N'est-ce pas formidable ? votre action de ces dernières années contredit totalement votre argumentation !
Pour en venir à l'amendement n° 30, il ressemble fortement aux amendements défendus par Mme Le Texier et par M. Fischer, sauf qu'il élargit le corps électoral à l'ensemble de la population active, en particulier aux chômeurs et aux emplois précaires.
Le dialogue social ne peut avoir d'autre vertu que d'instaurer la démocratie sociale.
Cela suppose, d'une part, que la représentativité de tous les acteurs concernés par le contrat social, je dis bien « tous », soit garantie par leur vote et, d'autre part, qu'une seule organisation même représentative ne puisse engager par son accord l'ensemble du corps des votants si elle est minoritaire.
Mes collègues ici présents et, avant eux, ceux de l'Assemblée nationale ayant déjà argumenté en faveur d'une élection de représentativité au niveau d'une branche professionnelle, je m'en tiendrai à relever que ce texte exclut du pacte social toute une partie de la population active.
Permettez-moi de m'insurger contre le fait que, dans une démocratie, la représentation et l'expression d'une population particulière ne soient pas mieux assurées : je veux parler des chômeurs et des travailleurs précaires.
Ainsi, par le simple fait de perdre son emploi ou d'avoir un emploi précaire, un actif deviendrait tout à coup passif, simple usager, sujet plus qu'acteur, isolé, sans mandataire ni médiateur.

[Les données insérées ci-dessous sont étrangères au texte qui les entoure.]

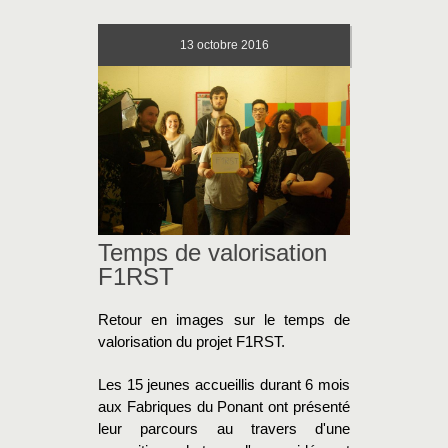
13
octobre 2016
Temps de valorisation
F1RST
Retour en images sur le temps de
valorisation du projet F1RST.
Les 15 jeunes accueillis durant 6 mois
aux Fabriques du Ponant ont présenté
leur parcours au travers d'une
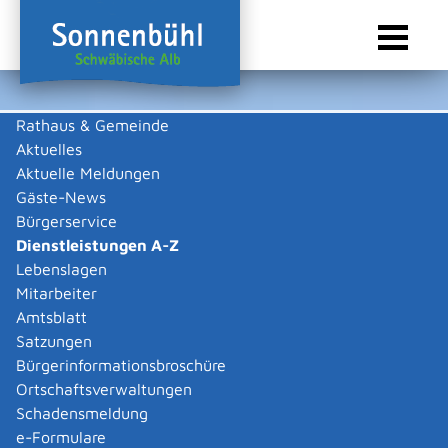
Rathaus & Gemeinde
Aktuelles
Sie sind hier:
Startseite Sonnenbühl
/
Rathaus & Gemeinde
/
Bürgerservice
/
Dienstleistungen A-Z
Aktuelle Meldungen
Gäste-News
Dienstleistungen A-Z
Bürgerservice
Dienstleistungen A-Z
Leistungen
Lebenslagen
Mitarbeiter
Amtsblatt
Die Beschreibungen der Dienstleistungen erklären eine
Satzungen
Vielzahl von kommunalen und staatlichen
Bürgerinformationsbroschüre
Verwaltungsvorgängen. Insbesondere erhalten Sie
Ortschaftsverwaltungen
Informationen zu den erforderlichen Unterlagen die zu
Schadensmeldung
einer bestimmen Verwaltungsdienstleistung notwendig
e-Formulare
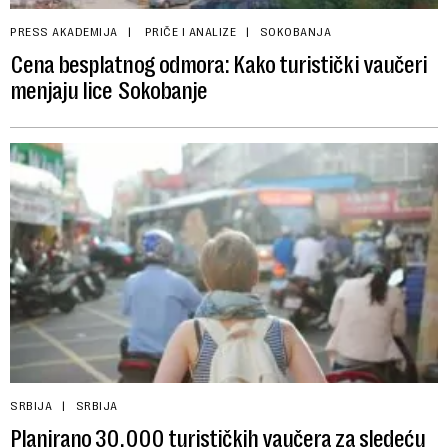
PRESS AKADEMIJA
PRIČE I ANALIZE
SOKOBANJA
Cena besplatnog odmora: Kako turistički vaučeri
menjaju lice Sokobanje
SRBIJA
SRBIJA
Planirano 30.000 turističkih vaučera za sledeću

Bref, statistique et invisible.
Je parle ici des 2, 172 millions de personnes que comptabilise le ministère de l'emploi au titre des chiffres officiels du chômage, et aussi des 2, 276 millions de personnes non comptabilisées mais néanmoins au chômage dans les départements d'outre-mer, demandeurs d'emploi temporaire ou à temps partiel, ou « dispensées de recherche d'emploi », ou cherchant un emploi mais ayant travaillé plus de soixante-dix-huit heures dans le mois, ou « demandeurs d'emploi non immédiatement disponibles ». Sans oublier tous les autres précaires du travail qui, comme ces 4, 4 millions, sont privés des possibilités d'expression et des moyens de pression dont disposent les travailleurs en activité, et donc privés de place dans l'échange social.
J'attendais de ce projet de loi de modernisation du dialogue social la prise en compte de la précarité croissante de notre société. Or, pas de dialogue social sans démocratie sociale, pas de démocratie sociale sans existence sociale, pas d'existence sociale sans mandataire ni médiateur.

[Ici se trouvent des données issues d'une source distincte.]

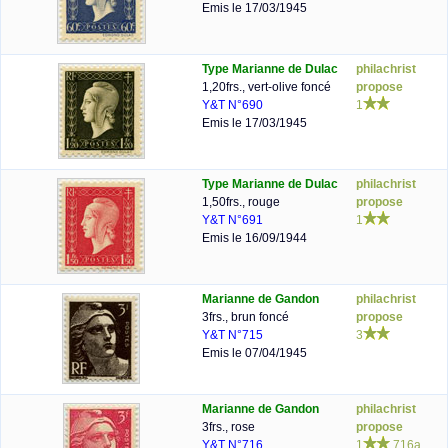
Emis le 17/03/1945
Type Marianne de Dulac
philachrist
1,20frs., vert-olive foncé
propose
Y&T N°690
1
Emis le 17/03/1945
Type Marianne de Dulac
philachrist
1,50frs., rouge
propose
Y&T N°691
1
Emis le 16/09/1944
Marianne de Gandon
philachrist
3frs., brun foncé
propose
Y&T N°715
3
Emis le 07/04/1945
Marianne de Gandon
philachrist
3frs., rose
propose
Y&T N°716
1
716a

Le droit d'exister des chômeurs et des travailleurs précaires, c'est le droit d'être représentés partout où leurs intérêts sont en jeu. Déjà exclus du marché du travail une fois, ils ne veulent pas non plus être exclus de la citoyenneté. Liés par une réalité collective au-delà de leur situation et problématique individuelles, ils doivent, comme tout un chacun, pouvoir faire entendre leur voix et faire valoir leurs droits.
Sauf à vouloir instaurer cette « double peine », c'est donc bien la population active dans son ensemble qui doit être concernée par le dispositif de dialogue social que vous proposez et par l'élection de représentativité des organisations syndicales que nous vous demandons.
Permettre aux demandeurs d'emploi de prendre part à l'élection des organisations syndicales favoriserait en outre une action réconciliant la défense des salariés en place et celle des demandeurs d'emploi.